Pemerintah Myanmar sudah melakukan berbagai macam diskriminasi kepada etnis Rohingya. Melansir dari penelitian ‘Pertimbangan Indonesia Memperjuangkan Nasib Pengungsi Rohingya Pasca Pengusiran oleh Myanmar’ (Rahmawati, Wulan, 2014) yang dipublikasikan Universitas Muhammadiyah Yogyakarta, beberapa penyebab konflik tersebut di antaranya perbedaan status, pemerkosaan, tidak diakui kewarganegaraannya oleh pemerintah Myanmar, diskriminasi budaya, hingga ketimpangan sosial.
Puncaknya, konflik tersebut kemudian terungkap dan diberitakan secara internasional pada tahun 2012. Salah satu penyebab yang paling kentara dari konflik Rohingya adalah status mereka yang berbeda dari warga Myanmar kebanyakan. Etnis Rohingya mayoritas adalah penduduk minoritas beragama Islam di Myanmar, tepatnya provinsi Arakan (sekarang Rakhine atau Rakhaing). Myanmar menganggap mereka sebagai imigran ilegal di Myanmar.
Dinukil dari penjelasan The UN Refugee Agency pada 2011, etnis Rohingya adalah keturunan campuran (Arab, Moor, Turki, Persia, Mogul, dan Pathan), Bengali lokal dan Rakhine. Etnis Rohingya berbicara dengan bahasa Chittagonian, dialek regional Bengali yang juga digunakan secara luas di seluruh bagian tenggara Banglades.

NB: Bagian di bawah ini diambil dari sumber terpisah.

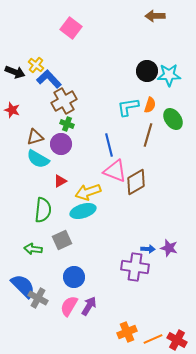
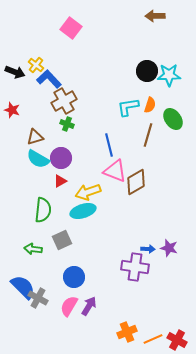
purple circle: moved 14 px down
blue semicircle: moved 1 px down
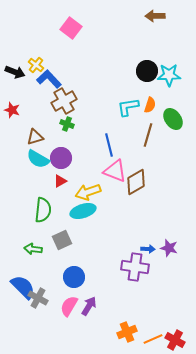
red cross: moved 2 px left
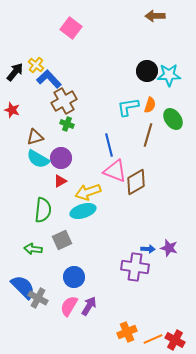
black arrow: rotated 72 degrees counterclockwise
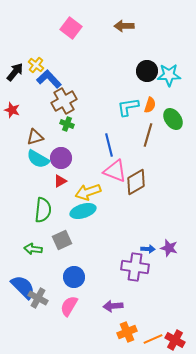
brown arrow: moved 31 px left, 10 px down
purple arrow: moved 24 px right; rotated 126 degrees counterclockwise
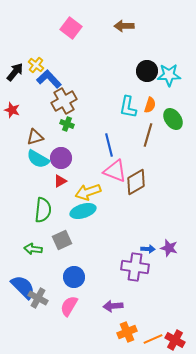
cyan L-shape: rotated 70 degrees counterclockwise
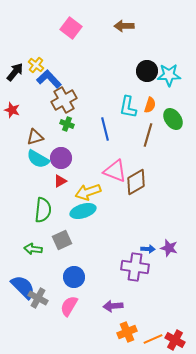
brown cross: moved 1 px up
blue line: moved 4 px left, 16 px up
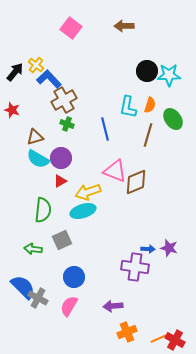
brown diamond: rotated 8 degrees clockwise
orange line: moved 7 px right, 1 px up
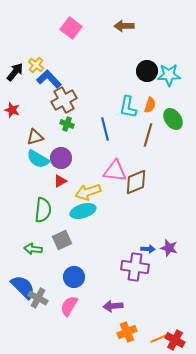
pink triangle: rotated 15 degrees counterclockwise
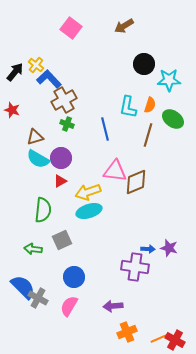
brown arrow: rotated 30 degrees counterclockwise
black circle: moved 3 px left, 7 px up
cyan star: moved 5 px down
green ellipse: rotated 20 degrees counterclockwise
cyan ellipse: moved 6 px right
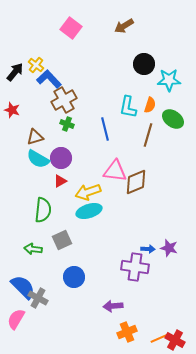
pink semicircle: moved 53 px left, 13 px down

Kemudian, salah satu penyebab konflik Rohingya lainnya adalah kasus pemerkosaan. Peristiwa ini menjadi salah satu pemicu besar konflik dan sorotan dunia. Kejadian bermula saat pemerintah Myanmar melakukan penahanan tiga orang tersangka yang diduga membunuh seorang gadis yang bekerja sebagai tukang jahit dari etnis Rakhine.
Gadis tersebut bernama Ma Thuda Htwe (27 tahun), putri U Hla Tin dari perkampungan Thabyechaung, Desa Kyauk Ni Maw, Yanbe. Disebutkan di sejumlah pemberitaan, gadis berusia 27 tahun tersebut dibunuh dengan cara ditikam sampai mati yang disertai pemerkosaan yang diduga dilakukan oleh tiga orang pria dari etnis Rohingya.
Pasca kejadian, aparat kepolisian Rakhine melakukan penahanan ketiga tersangka secara tidak transparan dan diduga disertai kekerasan sehingga memicu amarah dari kedua etnis.
Baca Juga: Pengungsi Rohingya Bangun Hunian Sementara di Pekanbaru
Kemudian, soal anggapan Rohingya bukan kelompok etnis Myanmar juga menjadi pemicu kebencian antara etnis di Myanmar. Pada tahun 1982, pemerintah Myanmar menerbitkan Undang-Undang Kewarganegaraan yang di dalamnya justru tidak mengakui Rohingya sebagai warga negara yang sah.
Hal tersebut membuat status etnis Rohingya tak memiliki kejelasan. Mereka juga mendapatkan perlakuan sadis dari junta militer Myanmar. Mulai dari penjarahan, pembakaran hidup-hidup, pengerusakan tempat tinggal dan rumah ibadah, pemerkosaan, dan pembunuhan secara sewenang-wenang yang dikenal dengan Operasi Nagamind tahun 1990.
Selain itu, kondisi diperparah dengan adanya diskriminasi dari penduduk Myanmar dan pemerintah terhadap etnis Rohingya. Warga Myanmar menyebut etnis Rohingya dengan Muslim Arakan, Muslim Burma, atau Bengal dari Burma yang berkonotasi sebagai olokan atau ejekan.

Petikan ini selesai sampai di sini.